With that she placed in his hand a slip of paper whereon she had already written certain words. What they were, Alan could not discern in that shadowy light; but, taking the slip in his hand, he stepped on the black ledges at the base of the Altar, and slowly mounted the precipitous rock.
Ynys watched him till he became himself a shadow in that darkness. Her heart leaped when suddenly she heard a cry fall to her out of the gloom.
"Alan, Alan!" she cried, and a great fear was upon her when no answer came; but at last, with passionate relief, she heard him clambering slowly down the perilous slope of that obscure place. When he reached the ledge, he stood still, regarding her.
"Why do you not come into the boat, Alan?" she asked.
"Dear, I have that to tell you which will let you see that I spoke truth."
She looked at him with parted lips, her breath coming and going like that of a caged bird.

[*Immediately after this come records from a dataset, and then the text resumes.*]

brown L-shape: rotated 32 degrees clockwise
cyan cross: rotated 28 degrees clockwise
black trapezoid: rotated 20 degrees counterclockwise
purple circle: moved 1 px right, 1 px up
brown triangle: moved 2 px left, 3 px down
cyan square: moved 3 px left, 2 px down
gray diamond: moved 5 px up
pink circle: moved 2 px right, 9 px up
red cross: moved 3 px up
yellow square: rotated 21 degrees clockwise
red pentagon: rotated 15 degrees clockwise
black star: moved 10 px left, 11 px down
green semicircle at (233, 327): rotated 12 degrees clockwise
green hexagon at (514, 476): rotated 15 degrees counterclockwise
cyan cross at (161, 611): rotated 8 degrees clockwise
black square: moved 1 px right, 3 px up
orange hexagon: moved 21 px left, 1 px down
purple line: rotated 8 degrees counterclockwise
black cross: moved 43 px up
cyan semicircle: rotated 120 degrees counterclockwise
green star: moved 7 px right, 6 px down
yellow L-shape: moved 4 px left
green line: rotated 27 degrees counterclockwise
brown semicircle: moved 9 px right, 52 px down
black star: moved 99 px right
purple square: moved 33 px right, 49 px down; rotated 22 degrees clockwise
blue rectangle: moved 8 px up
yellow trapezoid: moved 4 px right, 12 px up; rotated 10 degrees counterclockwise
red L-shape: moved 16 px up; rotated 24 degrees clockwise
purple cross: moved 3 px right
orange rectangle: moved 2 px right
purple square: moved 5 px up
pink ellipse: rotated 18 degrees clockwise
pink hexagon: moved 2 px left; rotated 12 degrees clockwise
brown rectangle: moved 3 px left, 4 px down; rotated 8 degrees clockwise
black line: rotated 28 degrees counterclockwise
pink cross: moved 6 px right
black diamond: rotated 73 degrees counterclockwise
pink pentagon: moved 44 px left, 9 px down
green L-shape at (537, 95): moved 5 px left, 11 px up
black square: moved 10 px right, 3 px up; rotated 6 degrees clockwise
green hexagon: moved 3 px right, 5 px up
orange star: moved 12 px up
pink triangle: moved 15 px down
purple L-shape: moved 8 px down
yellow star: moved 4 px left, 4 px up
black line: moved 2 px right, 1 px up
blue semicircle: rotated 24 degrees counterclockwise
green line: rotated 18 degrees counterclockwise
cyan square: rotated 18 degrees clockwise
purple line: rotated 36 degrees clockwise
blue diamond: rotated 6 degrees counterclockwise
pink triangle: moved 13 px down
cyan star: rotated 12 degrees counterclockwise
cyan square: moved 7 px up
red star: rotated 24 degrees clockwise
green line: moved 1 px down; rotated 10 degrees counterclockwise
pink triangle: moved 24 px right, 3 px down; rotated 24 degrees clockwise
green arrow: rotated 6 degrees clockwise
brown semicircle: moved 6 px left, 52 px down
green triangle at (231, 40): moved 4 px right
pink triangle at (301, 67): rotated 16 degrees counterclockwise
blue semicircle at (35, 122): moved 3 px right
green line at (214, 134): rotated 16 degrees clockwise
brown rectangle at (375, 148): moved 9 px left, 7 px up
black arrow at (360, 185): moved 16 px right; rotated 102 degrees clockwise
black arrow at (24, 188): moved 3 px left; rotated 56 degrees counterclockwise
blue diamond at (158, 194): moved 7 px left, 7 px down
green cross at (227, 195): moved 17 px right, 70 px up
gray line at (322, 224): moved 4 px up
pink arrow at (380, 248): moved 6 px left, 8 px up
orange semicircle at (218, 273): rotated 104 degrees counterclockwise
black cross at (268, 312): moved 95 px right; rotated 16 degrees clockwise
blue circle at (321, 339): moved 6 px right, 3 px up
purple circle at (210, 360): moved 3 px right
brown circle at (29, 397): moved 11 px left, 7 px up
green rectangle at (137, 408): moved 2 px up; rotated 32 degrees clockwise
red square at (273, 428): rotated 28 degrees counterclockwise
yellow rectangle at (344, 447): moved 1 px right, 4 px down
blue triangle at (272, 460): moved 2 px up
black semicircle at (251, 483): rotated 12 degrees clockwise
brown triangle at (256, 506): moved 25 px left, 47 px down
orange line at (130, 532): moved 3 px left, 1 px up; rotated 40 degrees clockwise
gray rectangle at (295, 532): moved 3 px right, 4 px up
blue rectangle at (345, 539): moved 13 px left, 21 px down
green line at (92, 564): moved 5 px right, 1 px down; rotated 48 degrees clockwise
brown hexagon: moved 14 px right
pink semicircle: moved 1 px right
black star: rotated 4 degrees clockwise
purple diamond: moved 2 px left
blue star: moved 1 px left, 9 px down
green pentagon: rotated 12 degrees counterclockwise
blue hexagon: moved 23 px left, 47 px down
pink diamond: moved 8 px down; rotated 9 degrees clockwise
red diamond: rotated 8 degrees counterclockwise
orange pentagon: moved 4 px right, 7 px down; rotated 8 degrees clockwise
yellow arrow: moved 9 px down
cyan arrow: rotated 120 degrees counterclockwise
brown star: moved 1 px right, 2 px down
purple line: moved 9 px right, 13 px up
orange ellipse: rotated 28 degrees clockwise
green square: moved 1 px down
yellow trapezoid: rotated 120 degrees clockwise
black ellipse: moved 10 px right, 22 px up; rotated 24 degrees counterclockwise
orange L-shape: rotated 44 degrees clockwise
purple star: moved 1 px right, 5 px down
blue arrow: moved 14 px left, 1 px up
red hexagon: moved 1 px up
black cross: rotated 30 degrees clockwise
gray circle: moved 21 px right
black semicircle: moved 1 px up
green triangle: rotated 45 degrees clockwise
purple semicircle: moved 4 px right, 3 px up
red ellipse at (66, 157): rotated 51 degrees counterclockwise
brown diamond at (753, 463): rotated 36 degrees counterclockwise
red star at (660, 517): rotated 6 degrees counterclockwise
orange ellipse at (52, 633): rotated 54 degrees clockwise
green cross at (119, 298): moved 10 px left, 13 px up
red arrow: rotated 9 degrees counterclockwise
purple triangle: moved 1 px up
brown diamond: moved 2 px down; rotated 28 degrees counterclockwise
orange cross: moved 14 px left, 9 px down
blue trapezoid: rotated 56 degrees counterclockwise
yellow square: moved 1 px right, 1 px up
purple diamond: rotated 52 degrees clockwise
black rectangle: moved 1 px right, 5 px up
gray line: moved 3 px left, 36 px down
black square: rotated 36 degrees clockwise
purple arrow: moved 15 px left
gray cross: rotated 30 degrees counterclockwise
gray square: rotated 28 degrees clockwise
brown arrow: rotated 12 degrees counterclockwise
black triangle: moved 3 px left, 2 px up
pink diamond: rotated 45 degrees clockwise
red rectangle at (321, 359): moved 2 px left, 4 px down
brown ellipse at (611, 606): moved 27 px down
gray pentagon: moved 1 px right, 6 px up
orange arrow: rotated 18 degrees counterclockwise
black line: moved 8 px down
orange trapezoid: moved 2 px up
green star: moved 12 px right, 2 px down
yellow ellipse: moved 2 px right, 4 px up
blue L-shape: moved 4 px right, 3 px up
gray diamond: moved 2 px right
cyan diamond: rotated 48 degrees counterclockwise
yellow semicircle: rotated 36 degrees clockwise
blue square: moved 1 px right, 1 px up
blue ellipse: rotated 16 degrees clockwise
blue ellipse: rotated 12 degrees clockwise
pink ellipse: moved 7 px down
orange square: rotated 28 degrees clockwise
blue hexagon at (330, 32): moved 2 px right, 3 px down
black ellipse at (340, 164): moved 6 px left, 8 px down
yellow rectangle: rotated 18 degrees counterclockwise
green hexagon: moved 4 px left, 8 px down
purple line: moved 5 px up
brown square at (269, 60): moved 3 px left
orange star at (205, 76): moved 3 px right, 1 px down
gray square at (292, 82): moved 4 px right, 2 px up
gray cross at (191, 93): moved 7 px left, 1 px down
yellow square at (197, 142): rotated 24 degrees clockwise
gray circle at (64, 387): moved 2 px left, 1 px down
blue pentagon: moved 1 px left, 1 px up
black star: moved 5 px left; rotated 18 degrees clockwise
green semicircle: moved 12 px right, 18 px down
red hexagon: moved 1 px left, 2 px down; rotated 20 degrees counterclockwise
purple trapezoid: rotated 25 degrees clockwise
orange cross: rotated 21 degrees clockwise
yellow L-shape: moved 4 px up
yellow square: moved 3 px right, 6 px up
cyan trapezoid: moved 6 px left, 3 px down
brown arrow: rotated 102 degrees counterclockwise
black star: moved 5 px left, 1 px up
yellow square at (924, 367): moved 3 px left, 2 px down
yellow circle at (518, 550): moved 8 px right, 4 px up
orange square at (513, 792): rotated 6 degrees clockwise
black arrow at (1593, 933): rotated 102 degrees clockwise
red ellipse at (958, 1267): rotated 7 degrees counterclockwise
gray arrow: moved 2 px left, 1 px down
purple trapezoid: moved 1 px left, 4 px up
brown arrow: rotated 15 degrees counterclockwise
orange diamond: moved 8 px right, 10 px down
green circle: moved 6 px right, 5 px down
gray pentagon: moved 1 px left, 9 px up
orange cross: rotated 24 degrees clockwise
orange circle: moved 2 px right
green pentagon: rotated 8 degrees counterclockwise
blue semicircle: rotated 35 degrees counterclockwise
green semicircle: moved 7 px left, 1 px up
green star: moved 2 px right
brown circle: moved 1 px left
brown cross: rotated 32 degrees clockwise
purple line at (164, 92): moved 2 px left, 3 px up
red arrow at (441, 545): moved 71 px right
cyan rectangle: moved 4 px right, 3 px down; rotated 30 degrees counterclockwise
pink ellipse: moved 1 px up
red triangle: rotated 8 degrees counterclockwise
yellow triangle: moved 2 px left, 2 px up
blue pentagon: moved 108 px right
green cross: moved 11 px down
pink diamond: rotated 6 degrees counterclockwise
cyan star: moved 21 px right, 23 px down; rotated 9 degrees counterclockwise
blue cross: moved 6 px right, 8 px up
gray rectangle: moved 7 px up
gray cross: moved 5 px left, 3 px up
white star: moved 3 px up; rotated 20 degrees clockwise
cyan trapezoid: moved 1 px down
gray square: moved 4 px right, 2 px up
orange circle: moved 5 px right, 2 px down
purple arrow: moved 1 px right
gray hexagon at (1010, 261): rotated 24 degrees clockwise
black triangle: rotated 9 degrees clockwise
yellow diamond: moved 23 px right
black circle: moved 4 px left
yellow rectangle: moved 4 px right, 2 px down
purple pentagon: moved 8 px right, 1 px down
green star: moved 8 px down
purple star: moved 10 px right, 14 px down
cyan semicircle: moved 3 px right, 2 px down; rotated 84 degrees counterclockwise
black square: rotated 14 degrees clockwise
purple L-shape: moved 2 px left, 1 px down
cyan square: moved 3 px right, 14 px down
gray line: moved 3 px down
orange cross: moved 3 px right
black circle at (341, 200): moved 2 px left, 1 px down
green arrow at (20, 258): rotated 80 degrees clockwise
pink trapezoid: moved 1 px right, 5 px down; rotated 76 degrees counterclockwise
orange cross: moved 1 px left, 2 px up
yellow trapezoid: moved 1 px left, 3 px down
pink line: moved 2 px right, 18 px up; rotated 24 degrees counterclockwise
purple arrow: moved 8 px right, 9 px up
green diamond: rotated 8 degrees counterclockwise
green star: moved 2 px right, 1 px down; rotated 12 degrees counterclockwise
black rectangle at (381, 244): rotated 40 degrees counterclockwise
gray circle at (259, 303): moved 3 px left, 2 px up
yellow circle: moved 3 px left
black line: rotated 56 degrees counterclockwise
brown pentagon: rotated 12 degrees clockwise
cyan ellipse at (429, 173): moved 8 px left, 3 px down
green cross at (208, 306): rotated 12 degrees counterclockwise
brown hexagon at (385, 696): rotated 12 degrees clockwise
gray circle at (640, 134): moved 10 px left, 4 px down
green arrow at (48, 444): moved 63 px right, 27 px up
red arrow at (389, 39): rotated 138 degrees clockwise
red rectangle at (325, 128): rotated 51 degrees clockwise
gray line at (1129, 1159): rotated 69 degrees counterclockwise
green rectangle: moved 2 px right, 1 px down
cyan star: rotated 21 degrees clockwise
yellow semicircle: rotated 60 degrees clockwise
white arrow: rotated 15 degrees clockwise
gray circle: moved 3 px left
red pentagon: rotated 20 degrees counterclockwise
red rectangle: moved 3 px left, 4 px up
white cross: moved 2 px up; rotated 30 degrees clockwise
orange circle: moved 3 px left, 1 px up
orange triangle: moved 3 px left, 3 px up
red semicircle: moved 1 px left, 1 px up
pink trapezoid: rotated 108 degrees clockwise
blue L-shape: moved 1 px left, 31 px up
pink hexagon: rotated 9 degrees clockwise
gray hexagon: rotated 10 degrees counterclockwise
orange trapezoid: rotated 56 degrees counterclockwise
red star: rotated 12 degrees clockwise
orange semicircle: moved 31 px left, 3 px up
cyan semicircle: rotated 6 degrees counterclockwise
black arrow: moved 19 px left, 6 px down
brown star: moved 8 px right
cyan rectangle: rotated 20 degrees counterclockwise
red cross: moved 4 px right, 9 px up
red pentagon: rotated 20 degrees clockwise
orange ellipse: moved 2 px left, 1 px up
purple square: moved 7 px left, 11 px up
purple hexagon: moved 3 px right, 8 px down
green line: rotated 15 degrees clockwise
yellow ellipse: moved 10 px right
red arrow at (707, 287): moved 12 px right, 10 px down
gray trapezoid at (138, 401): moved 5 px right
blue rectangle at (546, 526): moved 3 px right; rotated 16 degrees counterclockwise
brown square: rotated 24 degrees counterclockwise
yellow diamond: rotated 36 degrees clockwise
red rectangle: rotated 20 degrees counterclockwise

"What is it, Alan?" she whispered.
"Ynys, when I reached the top of the Altar, and in the dim light that was there, I saw the dead body of a man lying upon the rock. His head was lain back so that the gleam from a crevice in the cliff overhead fell upon it. The man has been dead many hours. He is a man whose hair has been grayed by years and sorrow, but the man is he who is of my blood; he whom I resemble so closely; he that the fishermen call aonaran nan chreag; he that is the Herdsman."
Ynys made no reply; still she looked at him with large, wondering eyes.
"Ynys, darling, do you not understand what it is that I say? This man, that they call the Buchaille Bàn—this man whom you believe to be the Herdsman of the old legend—is no other than Donnacha Bàn, he who years and years ago slew his brother and has been an exile ever since on this lonely island. How could he, then, a man as I am, though with upon him a worse blood-shadow than lies upon us—how could he tell you aught of what is to be? What message could he give you that is himself a lost soul?